Roberto Bolaño Ávalos (Spanish: [roˈβeɾto βoˈlaɲo ˈaβalos]; April 28, 1953 – July 15, 2003) was a Chilean writer who wrote novels, short stories, poems, and essays. In 1999, he received the Rómulo Gallegos Prize for his novel The Savage Detectives. In 2008, he was given the National Book Critics Circle Award for Fiction for his novel 2666, which a board member named Marcela Valdes called "a work so rich and dazzling that it will surely draw readers and scholars for ages."

Many writers and critics think highly of Bolaño's work. The New York Times called him "the most significant Latin American literary voice of his generation." His writing is often compared to that of Jorge Luis Borges and Julio Cortázar. His books have been translated into many languages, including English, French, German, Italian, Lithuanian, Hungarian, Dutch, and Greek.

Life

Roberto Bolaño was born in 1953 in Santiago, Chile. His father was a truck driver and a boxer, and his mother was a teacher. Although he was born in Santiago, he never lived there. Instead, he and his sister lived in southern and coastal areas of Chile. They attended school in Viña del Mar and later moved to Quilpué and Cauquenes. Bolaño described himself as thin, nearsighted, and interested in books. He had dyslexia, which made reading difficult, and he was often teased at school. He felt like an outsider. His family was from the lower-middle class, and while his mother liked popular books, they were not an intellectual family. He had one younger sister. At age ten, he began working, selling bus tickets on the Quilpué to Valparaiso route. Most of his childhood was spent in the Chilean town of Los Ángeles, Bío Bío.

In 1968, Bolaño moved with his family to Mexico City. He left school, worked as a journalist, and became involved in left-wing political causes.
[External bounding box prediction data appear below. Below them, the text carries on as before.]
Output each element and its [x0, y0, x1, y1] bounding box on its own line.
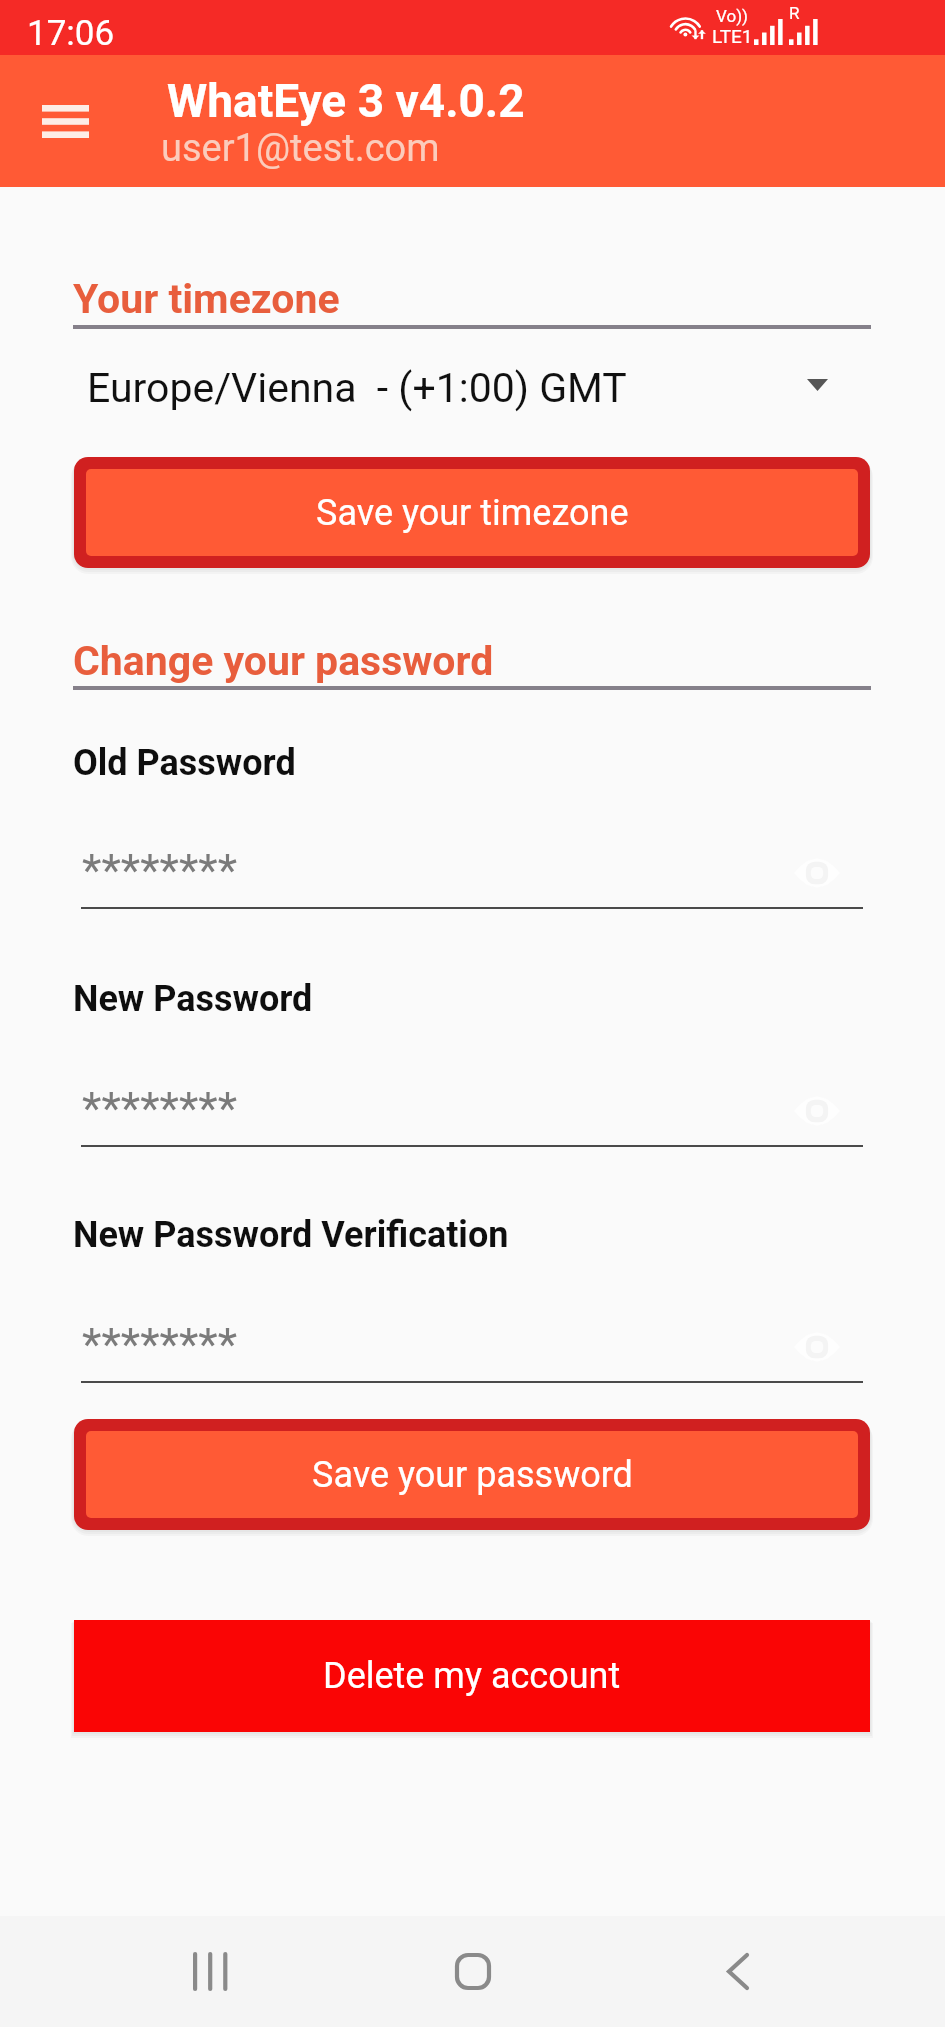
- button[interactable]: Recent apps: [159, 1921, 259, 2021]
- button[interactable]: Delete my account: [74, 1620, 870, 1732]
- staticText: Delete my account: [323, 1655, 621, 1697]
- staticText: R: [789, 3, 800, 23]
- staticText: WhatEye 3 v4.0.2: [167, 74, 525, 128]
- staticText: ********: [82, 1082, 238, 1135]
- staticText: ********: [82, 1318, 238, 1371]
- staticText: LTE1: [712, 25, 753, 47]
- button[interactable]: Back: [688, 1921, 788, 2021]
- staticText: Old Password: [73, 742, 296, 784]
- staticText: Europe/Vienna - (+1:00) GMT: [87, 364, 627, 412]
- staticText: user1@test.com: [161, 126, 440, 171]
- staticText: New Password: [73, 978, 313, 1020]
- button[interactable]: Home: [423, 1921, 523, 2021]
- staticText: Change your password: [73, 637, 494, 685]
- staticText: Vo)): [716, 6, 748, 26]
- staticText: 17:06: [27, 13, 115, 54]
- staticText: ********: [82, 844, 238, 897]
- staticText: Save your password: [312, 1454, 633, 1496]
- button[interactable]: Open navigation menu: [22, 78, 108, 164]
- staticText: Your timezone: [73, 275, 340, 323]
- staticText: Save your timezone: [316, 492, 629, 534]
- staticText: New Password Verification: [73, 1214, 509, 1256]
- button[interactable]: Save your timezone: [74, 457, 870, 568]
- button[interactable]: Europe/Vienna - (+1:00) GMT: [73, 356, 871, 428]
- button[interactable]: Save your password: [74, 1419, 870, 1530]
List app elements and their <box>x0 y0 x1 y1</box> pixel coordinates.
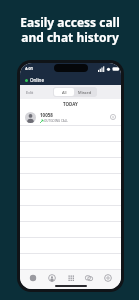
staticText: 10058 <box>40 112 53 118</box>
staticText: All <box>62 90 67 95</box>
button[interactable]: Settings <box>102 272 114 284</box>
staticText: Edit <box>26 90 34 95</box>
button[interactable]: Recents <box>27 272 39 284</box>
staticText: OUTGOING CALL <box>44 119 68 123</box>
button[interactable]: Missed <box>74 88 96 96</box>
staticText: 4:01 <box>25 66 33 71</box>
staticText: TODAY <box>63 101 78 107</box>
button[interactable]: Keypad <box>65 272 77 284</box>
button[interactable]: Contacts <box>46 272 58 284</box>
button[interactable]: Chats <box>83 272 95 284</box>
staticText: Online <box>30 77 44 83</box>
button[interactable]: Call details <box>110 114 116 120</box>
button[interactable]: 10058 <box>20 109 121 125</box>
staticText: Missed <box>78 90 92 95</box>
staticText: Easily access call and chat history <box>20 14 120 45</box>
button[interactable]: Edit <box>25 89 35 96</box>
button[interactable]: All <box>54 88 74 96</box>
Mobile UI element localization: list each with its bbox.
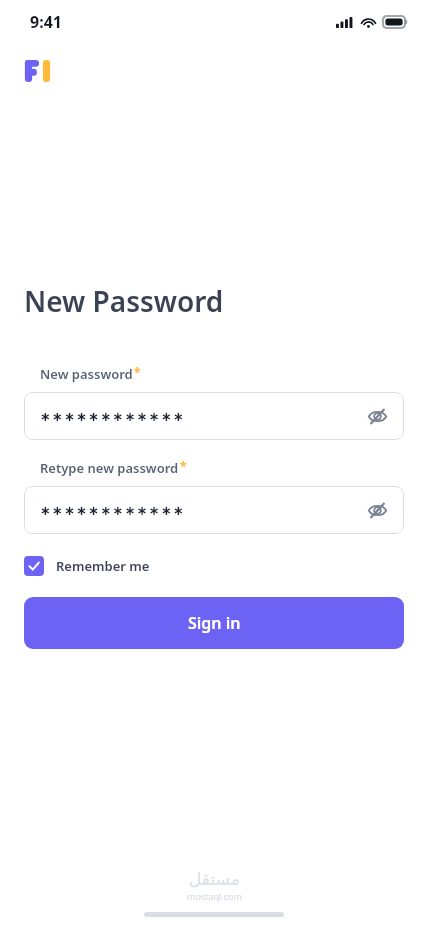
- staticText: *: [134, 364, 141, 380]
- staticText: *: [180, 458, 187, 474]
- staticText: New Password: [24, 282, 224, 320]
- button[interactable]: Remember me: [24, 556, 150, 576]
- button[interactable]: ∗∗∗∗∗∗∗∗∗∗∗∗: [24, 486, 404, 534]
- staticText: Sign in: [188, 612, 241, 634]
- staticText: ∗∗∗∗∗∗∗∗∗∗∗∗: [40, 503, 364, 518]
- button[interactable]: Show password: [364, 403, 390, 429]
- staticText: Remember me: [56, 557, 150, 575]
- button[interactable]: ∗∗∗∗∗∗∗∗∗∗∗∗: [24, 392, 404, 440]
- staticText: Retype new password: [40, 459, 179, 477]
- button[interactable]: Show password: [364, 497, 390, 523]
- other: Logo: [24, 60, 54, 82]
- button[interactable]: Sign in: [24, 597, 404, 649]
- staticText: 9:41: [30, 11, 62, 33]
- staticText: ∗∗∗∗∗∗∗∗∗∗∗∗: [40, 409, 364, 424]
- staticText: New password: [40, 365, 133, 383]
- staticText: مستقل: [189, 869, 240, 889]
- staticText: mostaql.com: [187, 890, 242, 902]
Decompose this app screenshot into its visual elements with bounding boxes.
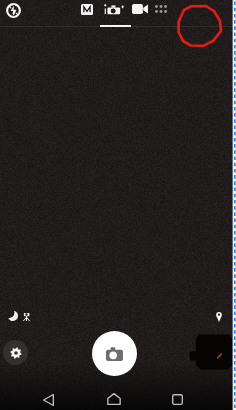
button[interactable]: Gallery <box>189 333 233 371</box>
button[interactable]: Settings <box>3 340 28 365</box>
button[interactable]: Home <box>106 391 122 407</box>
button[interactable]: Photo mode <box>102 2 125 17</box>
button[interactable]: Recent apps <box>170 392 185 407</box>
button[interactable]: Video mode <box>131 2 149 16</box>
button[interactable]: Manual mode <box>79 2 95 17</box>
button[interactable]: More modes <box>153 3 169 15</box>
button[interactable]: Back <box>40 392 56 408</box>
button[interactable]: Flash off <box>4 1 22 19</box>
button[interactable]: Take photo <box>92 331 137 376</box>
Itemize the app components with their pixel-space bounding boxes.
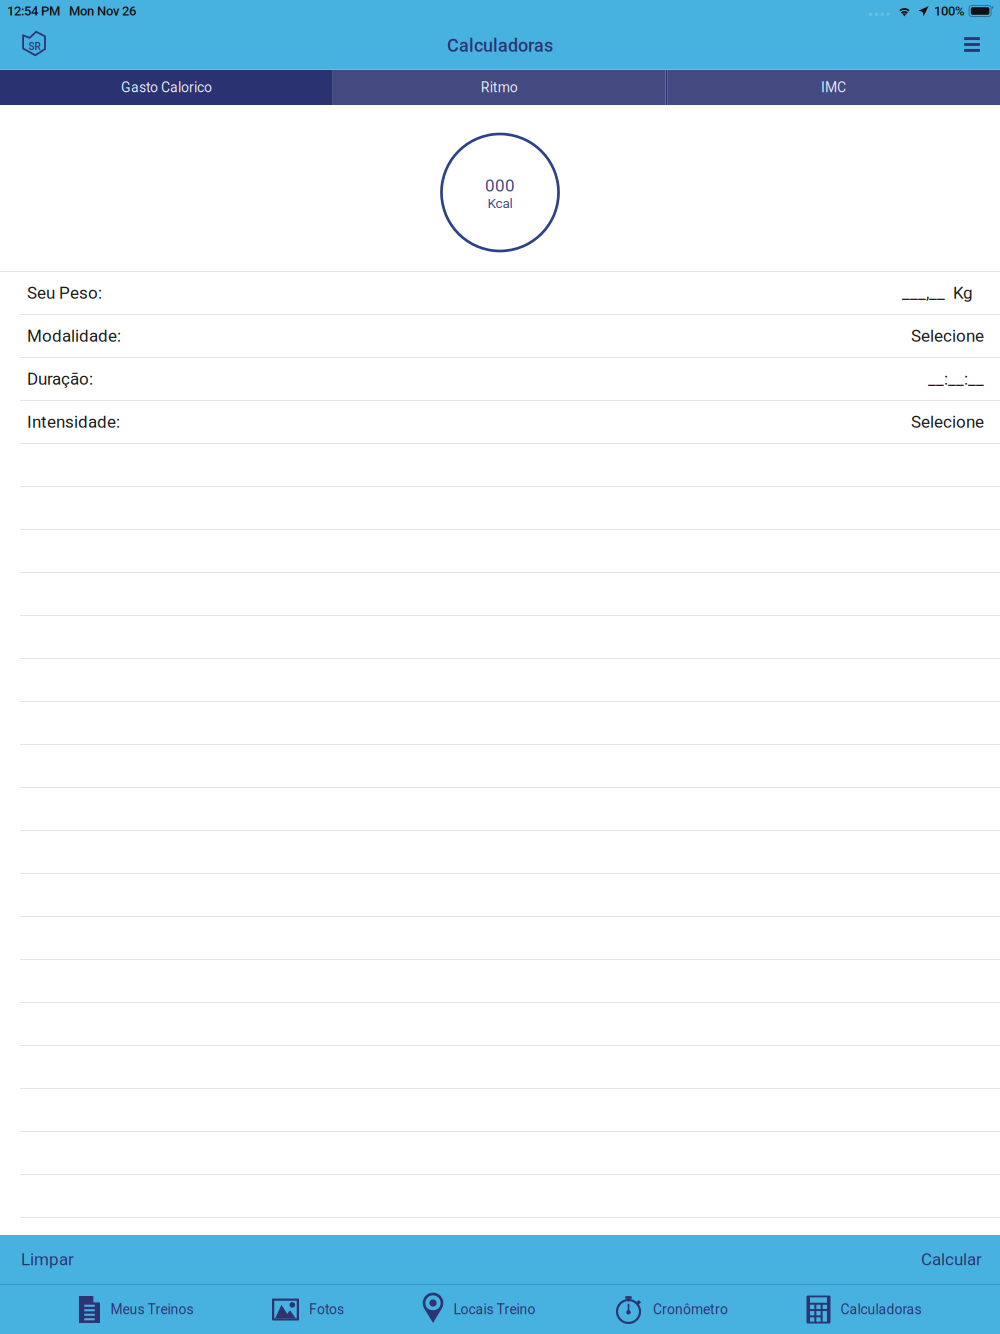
button[interactable]: Locais Treino — [422, 1284, 536, 1334]
staticText: Locais Treino — [454, 1301, 536, 1318]
staticText: Calculadoras — [447, 35, 553, 56]
staticText: Ritmo — [481, 79, 518, 96]
staticText: Seu Peso: — [27, 283, 102, 303]
button[interactable]: Duração: — [0, 358, 1000, 401]
staticText: Fotos — [309, 1301, 344, 1318]
button[interactable]: Ritmo — [333, 70, 666, 105]
button[interactable]: Calcular — [903, 1235, 1000, 1284]
staticText: 12:54 PM — [7, 3, 60, 19]
button[interactable]: Menu — [949, 24, 995, 68]
button[interactable]: Meus Treinos — [78, 1284, 194, 1334]
staticText: Selecione — [911, 412, 984, 432]
button[interactable]: Gasto Calorico — [0, 70, 333, 105]
staticText: Selecione — [911, 326, 984, 346]
staticText: SR — [28, 41, 40, 52]
button[interactable]: Cronômetro — [614, 1284, 728, 1334]
staticText: 000 — [485, 176, 515, 196]
staticText: IMC — [821, 79, 846, 96]
button[interactable]: Calculadoras — [806, 1284, 922, 1334]
staticText: ___,__ — [902, 283, 945, 303]
staticText: Modalidade: — [27, 326, 121, 346]
button[interactable]: Seu Peso: — [0, 272, 1000, 315]
button[interactable]: IMC — [667, 70, 1000, 105]
staticText: Meus Treinos — [110, 1301, 194, 1318]
staticText: Intensidade: — [27, 412, 120, 432]
staticText: Limpar — [21, 1250, 74, 1269]
staticText: Kg — [953, 283, 973, 303]
staticText: Kcal — [488, 196, 512, 211]
staticText: __:__:__ — [928, 369, 984, 389]
button[interactable]: Limpar — [0, 1235, 95, 1284]
staticText: Mon Nov 26 — [69, 3, 136, 19]
button[interactable]: Intensidade: — [0, 401, 1000, 444]
staticText: Calculadoras — [840, 1301, 922, 1318]
staticText: 100% — [934, 3, 965, 19]
staticText: Gasto Calorico — [121, 79, 212, 96]
button[interactable]: Modalidade: — [0, 315, 1000, 358]
staticText: Cronômetro — [653, 1301, 728, 1318]
staticText: Duração: — [27, 369, 93, 389]
button[interactable]: Fotos — [272, 1284, 344, 1334]
button[interactable]: SR Home — [11, 24, 57, 68]
staticText: Calcular — [921, 1250, 982, 1269]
A significant event in Bolaño’s life, mentioned in his writing, happened in 1973. He traveled to Chile to support the democratic socialist government of Salvador Allende. After a military coup led by Augusto Pinochet, Bolaño was arrested and held for eight days. He was rescued by two former classmates who had become prison guards. He wrote about this experience in the story "Dance Card." In this story, he said he was not tortured but heard others being tortured. He described reading an English magazine with an article about a house once owned by Dylan Thomas. He was released by two former classmates. This event is also described from the perspective of his classmates in the story "Detectives." However, some of his friends from that time have questioned whether he was in Chile in 1973.

Bolaño had mixed feelings about his home country. He was known for criticizing Isabel Allende and other writers in Chile. A Chilean-Argentinian writer, Ariel Dorfman, said that the rejection Bolaño faced in Chile allowed him to speak freely, which helped him as a writer.

In 1974, Bolaño returned to Mexico from Chile. He is said to have spent time in El Salvador with the poet Roque Dalton and members of the Farabundo Martí National Liberation Front. However, the truth of this claim is uncertain.

In the 1960s, Bolaño, who had been an atheist since childhood, became a Trotskyist. In 1975, he helped start a small poetic movement called Infrarrealismo. He later made fun of this movement in his book The Savage Detectives.

After returning to Mexico, Bolaño lived as a controversial and unconventional poet. His editor, Jorge Herralde, described him as someone who caused trouble at literary events, even though he was not well-known.

In 1977, Bolaño moved to Europe and eventually settled in Spain. He married and lived near Barcelona on the Costa Brava. He worked as a dishwasher, campground worker, bellhop, and garbage collector. In his free time, he wrote. From the 1980s until his death, he lived in the small town of Blanes in the province of Girona.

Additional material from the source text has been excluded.